Damon Dash would not be disrespected. He was intelligent, cagey, and combative—nobody could take advantage of him. He also attended predominantly white private schools, where he was exposed to a lifestyle he didn’t see living uptown. It changed him. Made him softer. But harder too, in a way. “When you’re going to a white school but you live around black kids you get real insecure,” Dame says. “You feel the need to prove yourself. I was a superhero to the white kids, cause I thought they were weaker than me, no disrespect. That’s reverse racism happening—I’m better in sports, I get all the girls, I’m fresher. But I always thought [about] whether or not I could be this dude in the street.”
In the mid-90s, when he entered the record business as a manager of rap group Original Flavor, he would have his chance. Back then, the rap industry was transitioning out of its please listen to my demo stage and into the DIY independent label model. Tough guys flush with cash from the crack game were angling to get into the business. But you couldn’t just walk into a label asking for a record contract and you couldn’t just post your video to YouTube praying it went viral. You had to get hot in the streets first.

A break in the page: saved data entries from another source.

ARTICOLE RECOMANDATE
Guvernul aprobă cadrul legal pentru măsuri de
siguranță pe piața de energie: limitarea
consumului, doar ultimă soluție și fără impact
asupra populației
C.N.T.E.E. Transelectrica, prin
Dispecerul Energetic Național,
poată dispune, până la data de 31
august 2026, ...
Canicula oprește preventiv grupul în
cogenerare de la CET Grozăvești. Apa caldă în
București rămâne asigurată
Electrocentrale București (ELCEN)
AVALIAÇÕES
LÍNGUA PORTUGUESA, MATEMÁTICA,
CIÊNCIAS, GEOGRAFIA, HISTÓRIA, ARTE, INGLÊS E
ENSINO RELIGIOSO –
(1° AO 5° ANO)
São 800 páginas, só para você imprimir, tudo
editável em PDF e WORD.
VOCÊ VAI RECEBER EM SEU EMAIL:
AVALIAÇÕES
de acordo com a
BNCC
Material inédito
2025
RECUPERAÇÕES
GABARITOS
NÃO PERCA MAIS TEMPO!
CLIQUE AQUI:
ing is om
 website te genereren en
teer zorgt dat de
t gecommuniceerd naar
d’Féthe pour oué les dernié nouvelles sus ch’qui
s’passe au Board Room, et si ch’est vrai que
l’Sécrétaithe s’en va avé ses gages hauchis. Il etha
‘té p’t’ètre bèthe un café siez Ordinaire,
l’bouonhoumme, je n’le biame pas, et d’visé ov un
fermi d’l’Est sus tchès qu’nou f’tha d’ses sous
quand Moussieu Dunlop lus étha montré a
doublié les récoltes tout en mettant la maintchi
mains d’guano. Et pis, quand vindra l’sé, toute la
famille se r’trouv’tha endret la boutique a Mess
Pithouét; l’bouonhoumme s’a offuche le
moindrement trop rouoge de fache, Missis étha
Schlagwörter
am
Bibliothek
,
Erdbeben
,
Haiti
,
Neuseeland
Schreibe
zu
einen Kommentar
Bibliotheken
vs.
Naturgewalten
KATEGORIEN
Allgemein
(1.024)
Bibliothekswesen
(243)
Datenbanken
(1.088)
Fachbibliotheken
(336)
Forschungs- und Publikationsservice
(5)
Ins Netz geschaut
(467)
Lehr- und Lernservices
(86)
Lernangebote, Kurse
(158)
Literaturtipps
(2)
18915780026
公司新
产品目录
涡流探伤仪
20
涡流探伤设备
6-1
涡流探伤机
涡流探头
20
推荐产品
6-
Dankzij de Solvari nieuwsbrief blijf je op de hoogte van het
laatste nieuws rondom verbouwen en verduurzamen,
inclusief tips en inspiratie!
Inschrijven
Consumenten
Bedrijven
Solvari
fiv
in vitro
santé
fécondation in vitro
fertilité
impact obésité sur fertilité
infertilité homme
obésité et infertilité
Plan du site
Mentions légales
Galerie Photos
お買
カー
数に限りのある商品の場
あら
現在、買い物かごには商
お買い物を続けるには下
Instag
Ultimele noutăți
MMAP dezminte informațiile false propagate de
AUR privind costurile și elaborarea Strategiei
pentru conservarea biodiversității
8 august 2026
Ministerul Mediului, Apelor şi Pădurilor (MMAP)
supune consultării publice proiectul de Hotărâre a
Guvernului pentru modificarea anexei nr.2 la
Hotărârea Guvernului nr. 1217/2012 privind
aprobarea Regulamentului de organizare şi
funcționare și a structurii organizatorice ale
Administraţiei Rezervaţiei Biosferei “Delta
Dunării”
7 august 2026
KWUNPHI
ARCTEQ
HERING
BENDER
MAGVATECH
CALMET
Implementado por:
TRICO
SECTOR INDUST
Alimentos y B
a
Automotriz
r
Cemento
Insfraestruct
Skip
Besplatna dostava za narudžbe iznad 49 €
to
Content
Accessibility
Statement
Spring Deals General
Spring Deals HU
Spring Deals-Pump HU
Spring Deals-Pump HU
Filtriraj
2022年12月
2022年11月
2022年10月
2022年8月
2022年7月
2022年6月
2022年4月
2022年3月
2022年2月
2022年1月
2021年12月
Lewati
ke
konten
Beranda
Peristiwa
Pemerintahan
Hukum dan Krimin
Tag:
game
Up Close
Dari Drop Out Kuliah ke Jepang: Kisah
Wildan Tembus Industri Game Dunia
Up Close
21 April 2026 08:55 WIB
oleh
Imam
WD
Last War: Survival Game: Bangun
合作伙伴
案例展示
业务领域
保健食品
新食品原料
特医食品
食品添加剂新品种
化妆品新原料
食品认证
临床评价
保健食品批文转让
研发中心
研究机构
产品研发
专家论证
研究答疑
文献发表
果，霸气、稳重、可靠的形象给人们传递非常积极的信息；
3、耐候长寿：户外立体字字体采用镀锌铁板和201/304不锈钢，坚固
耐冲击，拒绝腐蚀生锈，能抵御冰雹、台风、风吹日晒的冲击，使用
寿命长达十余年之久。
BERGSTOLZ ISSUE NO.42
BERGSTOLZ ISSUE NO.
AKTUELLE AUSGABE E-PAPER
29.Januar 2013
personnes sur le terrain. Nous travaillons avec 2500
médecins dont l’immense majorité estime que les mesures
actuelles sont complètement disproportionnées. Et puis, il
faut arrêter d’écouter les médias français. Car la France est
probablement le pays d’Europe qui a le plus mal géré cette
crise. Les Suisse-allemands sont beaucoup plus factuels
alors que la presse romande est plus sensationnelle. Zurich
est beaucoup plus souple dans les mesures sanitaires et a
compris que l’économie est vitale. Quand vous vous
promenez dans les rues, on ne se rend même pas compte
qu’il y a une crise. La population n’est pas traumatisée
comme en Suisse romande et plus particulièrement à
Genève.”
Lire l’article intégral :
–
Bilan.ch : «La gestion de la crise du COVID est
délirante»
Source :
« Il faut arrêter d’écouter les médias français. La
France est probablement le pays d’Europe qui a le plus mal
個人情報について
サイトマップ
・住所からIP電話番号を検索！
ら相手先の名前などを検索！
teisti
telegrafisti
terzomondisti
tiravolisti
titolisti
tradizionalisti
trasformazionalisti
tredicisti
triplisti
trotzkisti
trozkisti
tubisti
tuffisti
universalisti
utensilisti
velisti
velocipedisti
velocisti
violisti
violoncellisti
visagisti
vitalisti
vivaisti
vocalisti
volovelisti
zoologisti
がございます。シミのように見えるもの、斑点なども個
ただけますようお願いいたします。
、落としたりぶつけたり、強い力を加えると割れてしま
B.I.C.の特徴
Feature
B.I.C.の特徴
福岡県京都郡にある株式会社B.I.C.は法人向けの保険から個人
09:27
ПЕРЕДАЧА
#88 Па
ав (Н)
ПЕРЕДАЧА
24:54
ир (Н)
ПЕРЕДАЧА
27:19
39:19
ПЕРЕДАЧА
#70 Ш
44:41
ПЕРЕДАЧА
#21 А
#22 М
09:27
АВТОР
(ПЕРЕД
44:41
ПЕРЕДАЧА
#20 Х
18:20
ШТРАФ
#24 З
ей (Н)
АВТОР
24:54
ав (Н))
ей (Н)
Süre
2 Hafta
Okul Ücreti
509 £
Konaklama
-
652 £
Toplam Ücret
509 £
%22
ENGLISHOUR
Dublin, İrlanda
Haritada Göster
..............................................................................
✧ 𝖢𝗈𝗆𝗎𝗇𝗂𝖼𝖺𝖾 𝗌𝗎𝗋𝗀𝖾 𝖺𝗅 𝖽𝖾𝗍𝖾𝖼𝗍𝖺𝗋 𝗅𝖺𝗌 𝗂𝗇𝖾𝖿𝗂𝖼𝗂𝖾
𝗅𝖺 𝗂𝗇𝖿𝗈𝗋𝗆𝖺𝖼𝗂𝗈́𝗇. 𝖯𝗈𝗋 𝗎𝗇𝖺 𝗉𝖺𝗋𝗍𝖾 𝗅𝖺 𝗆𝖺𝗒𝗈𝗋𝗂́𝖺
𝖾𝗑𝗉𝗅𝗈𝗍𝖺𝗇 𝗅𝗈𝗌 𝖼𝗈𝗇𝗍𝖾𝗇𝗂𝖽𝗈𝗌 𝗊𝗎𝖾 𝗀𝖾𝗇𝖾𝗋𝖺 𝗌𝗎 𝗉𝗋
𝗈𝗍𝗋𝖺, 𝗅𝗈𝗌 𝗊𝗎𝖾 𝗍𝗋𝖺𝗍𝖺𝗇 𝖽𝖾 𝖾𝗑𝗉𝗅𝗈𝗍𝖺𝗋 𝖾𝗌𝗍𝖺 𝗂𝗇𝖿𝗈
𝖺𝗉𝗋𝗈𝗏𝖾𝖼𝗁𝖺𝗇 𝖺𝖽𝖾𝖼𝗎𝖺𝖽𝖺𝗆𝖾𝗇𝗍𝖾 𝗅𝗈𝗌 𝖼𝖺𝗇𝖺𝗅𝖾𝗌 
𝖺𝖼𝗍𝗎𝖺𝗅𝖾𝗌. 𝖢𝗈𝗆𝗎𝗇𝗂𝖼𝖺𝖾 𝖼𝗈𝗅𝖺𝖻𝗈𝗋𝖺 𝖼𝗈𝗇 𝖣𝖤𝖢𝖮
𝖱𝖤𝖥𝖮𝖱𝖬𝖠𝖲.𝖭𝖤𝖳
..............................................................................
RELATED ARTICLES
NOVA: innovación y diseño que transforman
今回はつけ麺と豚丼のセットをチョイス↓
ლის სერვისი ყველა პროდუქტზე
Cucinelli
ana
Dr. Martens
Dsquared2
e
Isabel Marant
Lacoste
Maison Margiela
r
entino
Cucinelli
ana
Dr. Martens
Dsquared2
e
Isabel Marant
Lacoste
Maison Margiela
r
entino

“I’m walking in a room with Jay-Z and you got guys telling me that they’re not going to sign him,” Dame remembers. “Steve Rifkind said he was going to sign him; that didn’t work out. Got him in front of Ruben Rodriguez from Pendulum Records; he was like, ‘rap!’ and we had to walk out like, like ‘get out of here.’ It was just disrespectful. He was the best rapper alive at that point in time, and people were shutting doors.”
It forced Dame to get resourceful. He got with Kareem “Biggs” Burke—a shadowy street guy who allegedly put up the dough to shoot Jay-Z’s “In My Lifetime” video (who is also currently serving a 5-year prison sentence on drug conspiracy charges)—and they started Roc-A-Fella Records.